Setting Up Dual Materials

  1. Create a VoxelMaterialProfile asset (Create > Voxel Play > Voxel Material Profile)
  2. Assign the secondary textures (e.g. grass textures for the top layer)
  3. On the VoxelDefinition, assign the profile to the Secondary Material Profile field
  4. Set the microvoxels layout to Slabs and adjust secondaryTypeHeight

At runtime, the engine creates an internal shadow VoxelDefinition from the profile and uses it for the secondary material zones.

Per-Quad Material Routing

When using palettes, individual cells can override which material is used regardless of the layout mode. This is encoded in the alpha channel of the palette color (bits 7-6):

ModeAlpha bitsBehavior
INHERIT00Use the layout rule (Slabs/TopCap height threshold)
PRIMARY01Force primary material regardless of position
SECONDARY10Force secondary material regardless of position

This enables fine-grained control: a single microvoxel shape can have some cells using grass textures and others using stone, independent of their vertical position.
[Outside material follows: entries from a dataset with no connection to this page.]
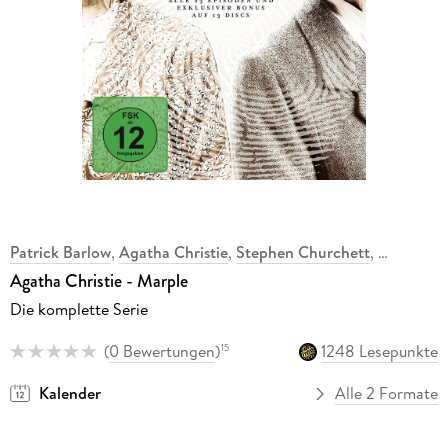
Patrick Barlow
,
Agatha Christie
,
Stephen Churchett
,
Agatha Christie - Marple
Die komplette Serie
(
0 Bewertungen
)
1248 Lesepunkte
15
Kalender
Alle 2 Formate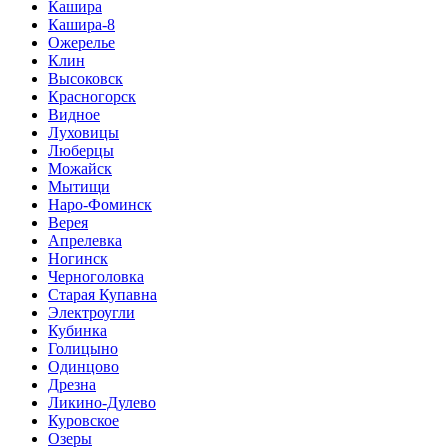
Кашира
Кашира-8
Ожерелье
Клин
Высоковск
Красногорск
Видное
Луховицы
Люберцы
Можайск
Мытищи
Наро-Фоминск
Верея
Апрелевка
Ногинск
Черноголовка
Старая Купавна
Электроугли
Кубинка
Голицыно
Одинцово
Дрезна
Ликино-Дулево
Куровское
Озеры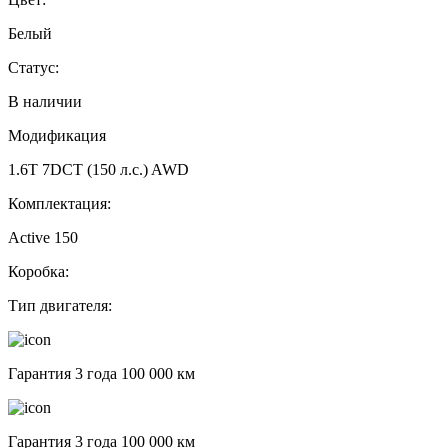
Белый
Статус:
В наличии
Модификация
1.6T 7DCT (150 л.с.) AWD
Комплектация:
Active 150
Коробка:
Тип двигателя:
Гарантия 3 года 100 000 км
Гарантия 3 года 100 000 км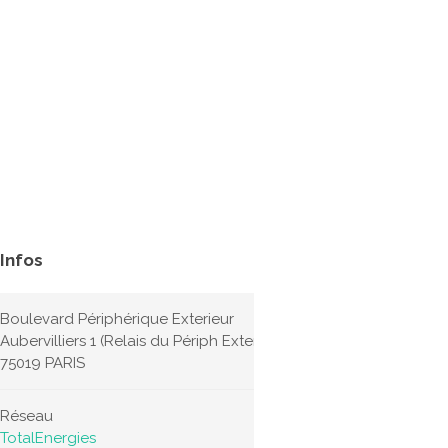
Infos
Boulevard Périphérique Exterieur
Aubervilliers 1 (Relais du Périph Exterieur)
75019 PARIS
Réseau
TotalEnergies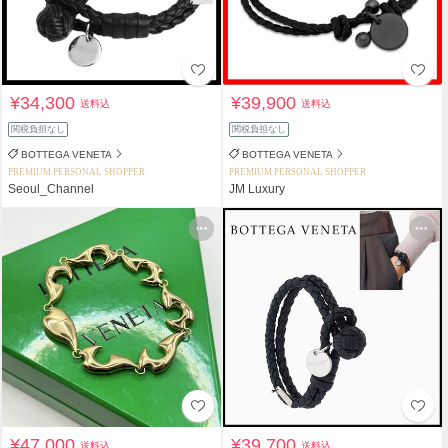
¥34,300
¥39,900
送料込
送料込
関税負担なし
関税負担なし
BOTTEGA VENETA
BOTTEGA VENETA
PREMIUM PERSONAL SHOPPER
PREMIUM PERSONAL SHOPPER
Seoul_Channel
JM Luxury
¥47,000
¥39,700
送料込
送料込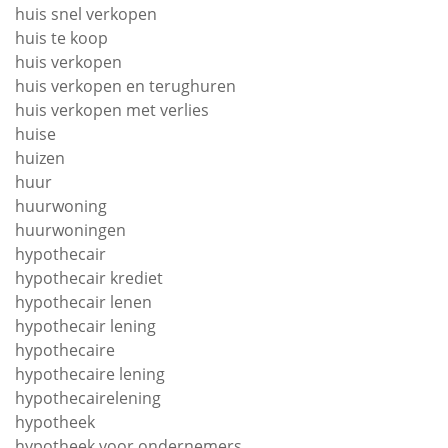
huis snel verkopen
huis te koop
huis verkopen
huis verkopen en terughuren
huis verkopen met verlies
huise
huizen
huur
huurwoning
huurwoningen
hypothecair
hypothecair krediet
hypothecair lenen
hypothecair lening
hypothecaire
hypothecaire lening
hypothecairelening
hypotheek
hypotheek voor ondernemers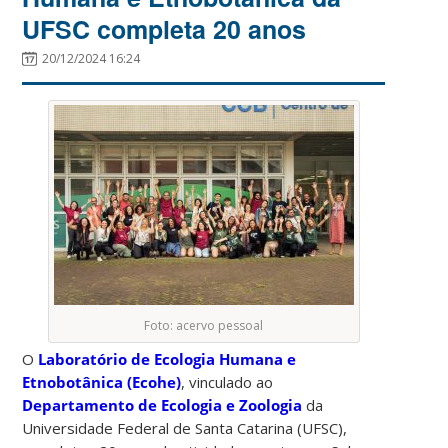
UFSC completa 20 anos
20/12/2024 16:24
Foto: acervo pessoal
O
Laboratório de Ecologia Humana e
Etnobotânica (Ecohe)
, vinculado ao
Departamento de Ecologia e Zoologia
da
Universidade Federal de Santa Catarina (UFSC),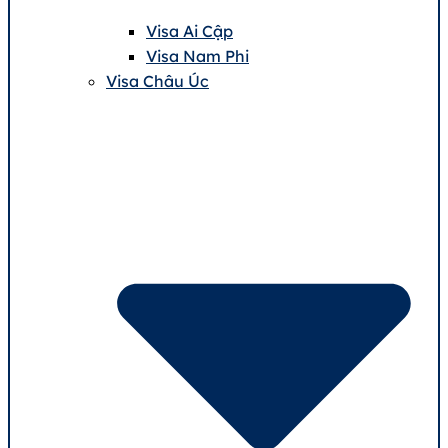
Visa Ai Cập
Visa Nam Phi
Visa Châu Úc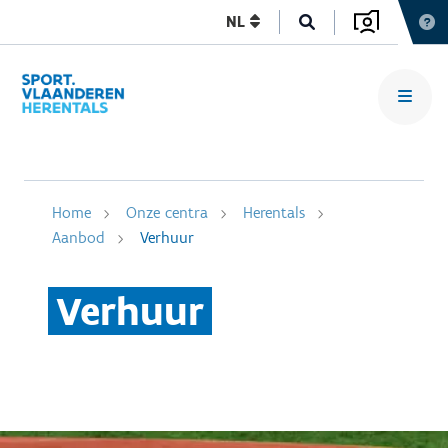
NL
Home
Onze centra
Herentals
Aanbod
Verhuur
Verhuur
Creating Microvoxels in the Editor

Select a VoxelDefinition asset and expand the Microvoxels section in the inspector. Available tools:

  • Clear: Remove all microvoxel data
  • Bottom Slab / Top Slab: Fill half the voxel
  • Custom Height: Fill a specific number of layers (0-15)

The inspector shows a 3D preview of the shape (click to rotate) and a layer diagram.

Alternatively, create a standalone MicroVoxelsDefinition asset and reference it from multiple VoxelDefinitions to share shapes.

PBR Surface Maps

VoxelDefinitions support full PBR maps per face. For each face direction (top, side, right, forward, bottom) you can assign:

  • Metallic, Smoothness and Occlusion maps (e.g. textureTopMetallic, textureSideSmoothness, textureBottomOcclusion)
  • Emission maps for self-illuminated surfaces (textureTopEmission, ...)

These separate maps are combined into a single packed surface map for rendering. Use the editor's surface-map packing utility, or pack at runtime with TextureTools.PackSurfaceMap() (see the scripting reference).

Building MicroVoxels from Code

Procedural generators can author MicroVoxels directly: create the object, set occupancy with SetOccupied(x, y, z) (index layout x + z*16 + y*256), and pass it to VoxelPlace(..., microVoxels: mv). Two rules keep this safe:

  • Sharing is managed by the system. The engine clones shared instances before mutating them (copy-on-write), and an instance stored in a second cell is promoted to isShared = true automatically - so multi-cell shapes are safe by default. The flag stays public as an override: set it to true yourself when a single-cell instance must behave as immutable (e.g. a template you keep a reference to), and only force it back to false if you deliberately want in-place mutation of a multi-cell shape.
  • For colored microvoxels, assign the palette before anything captures it. A cell is colored by setting mv.palette (a Color32[]) plus mv.colorIndices (one byte per microvoxel: 0 = no override, k = palette[k-1]). If you build shapes in static initializers, declare the palette field above the builders - C# initializes statics in declaration order and a palette declared below is still null inside them.

Colored microvoxels require Enable Tinting on the environment; the tint multiplies over the definition's texture. Since worlds can mix authored and code-built content, the engine logs a warning at initialization when colored microvoxel definitions exist but tinting is off. Fully occupied cells normally take a fast path that renders them as plain voxels; cells carrying a palette are excluded from it so their colors always render.